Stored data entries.
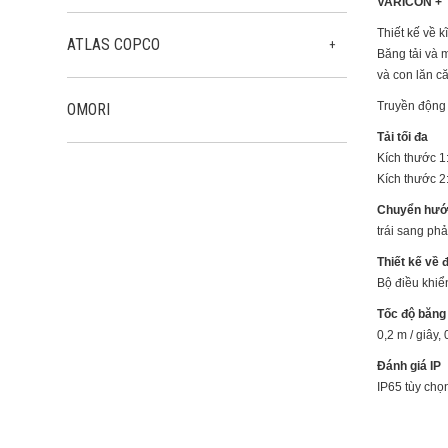
VARICON +
Thiết kế về kĩ
ATLAS COPCO
Máy Nén Khí Không Dầu
Băng tải và 
và con lăn că
Truyền động 
OMORI
Tải tối đa
Kích thước 1
Kích thước 2
Chuyển hư
trái sang phả
Thiết kế về 
Bộ điều khiển
Tốc độ băng 
0,2 m / giây,
Đánh giá IP
IP65 tùy chọ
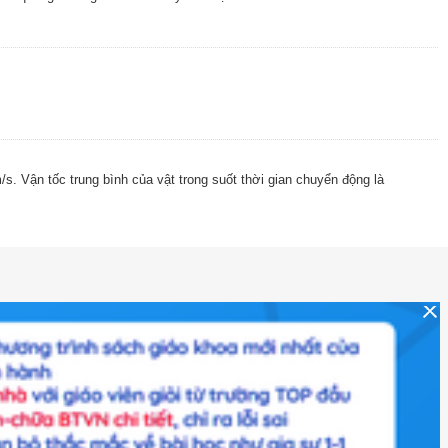
/s. Vận tốc trung bình của vật trong suốt thời gian chuyển động là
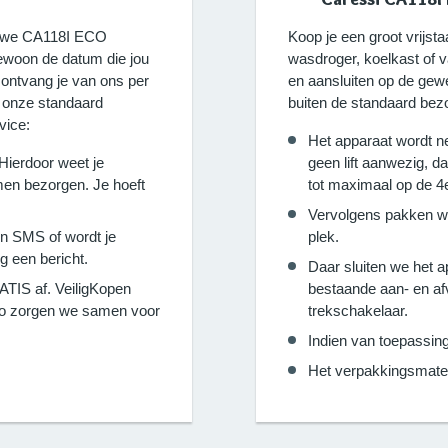
ieuwe CA118I ECO
Koop je een groot vrijs
woon de datum die jou
wasdroger, koelkast of 
 ontvang je van ons per
en aansluiten op de gewe
r onze standaard
buiten de standaard bezo
vice:
Het apparaat wordt n
 Hierdoor weet je
geen lift aanwezig, d
en bezorgen. Je hoeft
tot maximaal op de 4
Vervolgens pakken w
en SMS of wordt je
plek.
g een bericht.
Daar sluiten we het 
TIS af. VeiligKopen
bestaande aan- en afv
 Zo zorgen we samen voor
trekschakelaar.
Indien van toepassing
Het verpakkingsmate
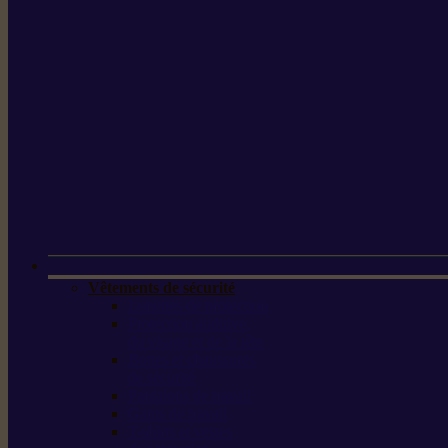
Vêtements de sécurité
Lunettes de protection
Protection auditive,
du visage et de la tête
Bottes et chaussures
de sécurité
Pantalons de travail
Gants de travail
T-shirts et vestes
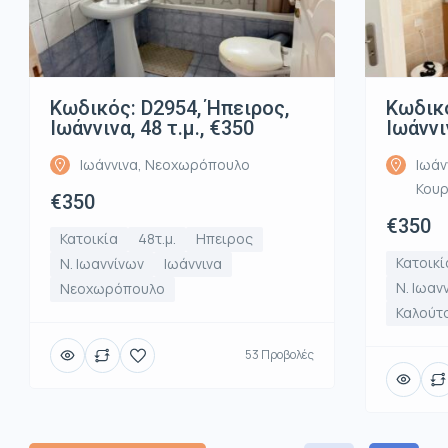
Κωδικός: D2954, Ήπειρος,
Κωδικό
Ιωάννινα, 48 τ.μ., €350
Ιωάννι
Ιωάννινα, Νεοχωρόπουλο
Ιωάν
Κου
€350
€350
Κατοικία
48τ.μ.
Ηπειρος
Κατοικί
Ν. Ιωαννίνων
Ιωάννινα
Ν. Ιωαν
Νεοχωρόπουλο
Καλούτ
53 Προβολές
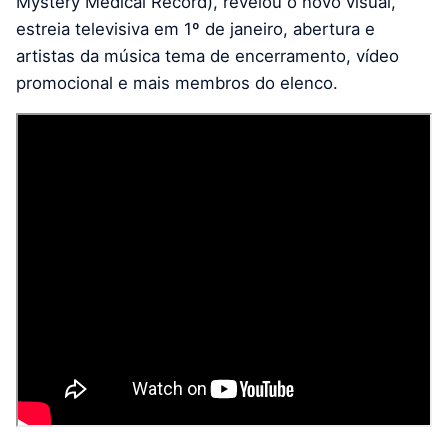
Mystery Medical Record), revelou o novo visual,
estreia televisiva em 1º de janeiro, abertura e
artistas da música tema de encerramento, vídeo
promocional e mais membros do elenco.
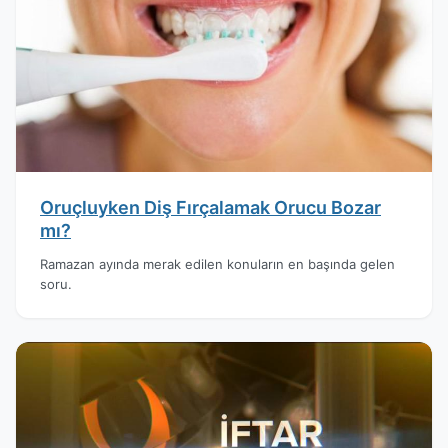
Oruçluyken Diş Fırçalamak Orucu Bozar
mı?
Ramazan ayında merak edilen konuların en başında gelen
soru.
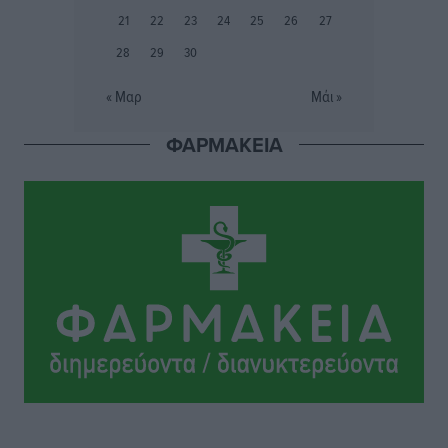
21
22
23
24
25
26
27
28
29
30
Άδωνις Γεωργιάδης στον RV: “Στο υπουργείο
εξετάζουμε την θεσμοθέτηση τρίτης κατηγορίας
« Μαρ
Μάι »
κινήτρων, ειδικά για τα νοσοκομεία στα νησιά”
Τοπικές Ειδήσεις
•
πριν 4 ώρες
ΦΑΡΜΑΚΕΙΑ
Θετικό κλίμα και κοινό όραμα για την ανάδειξη της
ιστορίας της Ρόδου στο Αεροδρόμιο «Διαγόρας»
Τοπικές Ειδήσεις
•
πριν 4 ώρες
Αντώνης Καμπουράκης: «Ένα σπουδαίο έργο
πολιτισμού για τη Ρόδο, που σχεδιάσαμε και
εξασφαλίσαμε τη χρηματοδότησή του, γίνεται
πραγματικότητα»
Τοπικές Ειδήσεις
•
πριν 4 ώρες
Στο Α΄ Νεκροταφείο το μνημόσυνο για τον έναν χρόνο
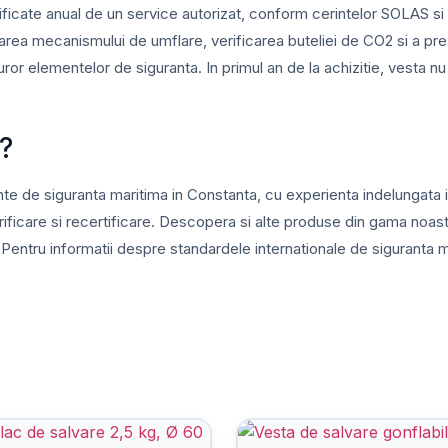
ificate anual de un service autorizat, conform cerintelor SOLAS si 
starea mecanismului de umflare, verificarea buteliei de CO2 si a presi
uror elementelor de siguranta. In primul an de la achizitie, vesta nu 
?
te de siguranta maritima in Constanta, cu experienta indelungata 
rificare si recertificare. Descopera si alte produse din gama noas
 Pentru informatii despre standardele internationale de siguranta m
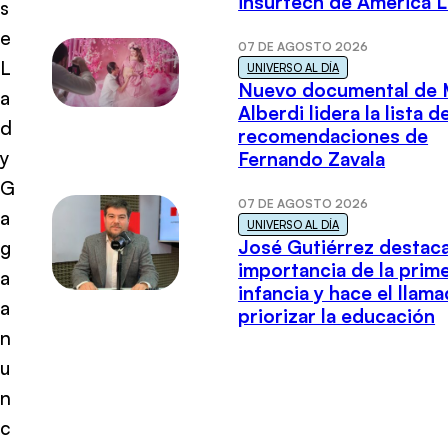
insurtech de América L
s
e
07 DE AGOSTO 2026
L
UNIVERSO AL DÍA
Nuevo documental de 
a
Alberdi lidera la lista d
d
recomendaciones de
y
Fernando Zavala
G
07 DE AGOSTO 2026
a
UNIVERSO AL DÍA
José Gutiérrez destaca
g
importancia de la prim
a
infancia y hace el llam
a
priorizar la educación
n
u
n
c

WHAT YOU NEED TO DO. Every line above should be printed again word for word, without its pictures.

RESPONSE AREA.
VARICON +
Thiết kế về kĩ
ATLAS COPCO
Máy Nén Khí Không Dầu
Băng tải và 
và con lăn că
Truyền động 
OMORI
Tải tối đa
Kích thước 1
Kích thước 2
Chuyển hư
trái sang phả
Thiết kế về 
Bộ điều khiển
Tốc độ băng 
0,2 m / giây,
Đánh giá IP
IP65 tùy chọ
/s. Vận tốc trung bình của vật trong suốt thời gian chuyển động là
ieuwe CA118I ECO
Koop je een groot vrijs
woon de datum die jou
wasdroger, koelkast of 
 ontvang je van ons per
en aansluiten op de gewe
r onze standaard
buiten de standaard bezo
vice:
Het apparaat wordt n
 Hierdoor weet je
geen lift aanwezig, d
en bezorgen. Je hoeft
tot maximaal op de 4
Vervolgens pakken w
en SMS of wordt je
plek.
g een bericht.
Daar sluiten we het 
TIS af. VeiligKopen
bestaande aan- en afv
 Zo zorgen we samen voor
trekschakelaar.
Indien van toepassing
Het verpakkingsmate
Vêtements de sécurité
Lunettes de protection
Protection auditive,
du visage et de la tête
Bottes et chaussures
de sécurité
Pantalons de travail
Gants de travail
T-shirts et vestes
Κωδικός: D2954, Ήπειρος,
Κωδικό
Ιωάννινα, 48 τ.μ., €350
Ιωάννι
Ιωάννινα, Νεοχωρόπουλο
Ιωάν
Κου
€350
€350
Κατοικία
48τ.μ.
Ηπειρος
Κατοικί
Ν. Ιωαννίνων
Ιωάννινα
Ν. Ιωαν
Νεοχωρόπουλο
Καλούτ
53 Προβολές
Mystery Medical Record), revelou o novo visual,
estreia televisiva em 1º de janeiro, abertura e
artistas da música tema de encerramento, vídeo
promocional e mais membros do elenco.
Oruçluyken Diş Fırçalamak Orucu Bozar
mı?
Ramazan ayında merak edilen konuların en başında gelen
soru.
21
22
23
24
25
26
27
28
29
30
Άδωνις Γεωργιάδης στον RV: “Στο υπουργείο
εξετάζουμε την θεσμοθέτηση τρίτης κατηγορίας
« Μαρ
Μάι »
κινήτρων, ειδικά για τα νοσοκομεία στα νησιά”
Τοπικές Ειδήσεις
•
πριν 4 ώρες
ΦΑΡΜΑΚΕΙΑ
Θετικό κλίμα και κοινό όραμα για την ανάδειξη της
ιστορίας της Ρόδου στο Αεροδρόμιο «Διαγόρας»
Τοπικές Ειδήσεις
•
πριν 4 ώρες
Αντώνης Καμπουράκης: «Ένα σπουδαίο έργο
πολιτισμού για τη Ρόδο, που σχεδιάσαμε και
εξασφαλίσαμε τη χρηματοδότησή του, γίνεται
πραγματικότητα»
Τοπικές Ειδήσεις
•
πριν 4 ώρες
Στο Α΄ Νεκροταφείο το μνημόσυνο για τον έναν χρόνο
ificate anual de un service autorizat, conform cerintelor SOLAS si 
starea mecanismului de umflare, verificarea buteliei de CO2 si a presi
uror elementelor de siguranta. In primul an de la achizitie, vesta nu 
?
te de siguranta maritima in Constanta, cu experienta indelungata 
rificare si recertificare. Descopera si alte produse din gama noas
 Pentru informatii despre standardele internationale de siguranta m
insurtech de América L
s
e
07 DE AGOSTO 2026
L
UNIVERSO AL DÍA
Nuevo documental de 
a
Alberdi lidera la lista d
d
recomendaciones de
y
Fernando Zavala
G
07 DE AGOSTO 2026
a
UNIVERSO AL DÍA
José Gutiérrez destaca
g
importancia de la prim
a
infancia y hace el llam
a
priorizar la educación
n
u
n
c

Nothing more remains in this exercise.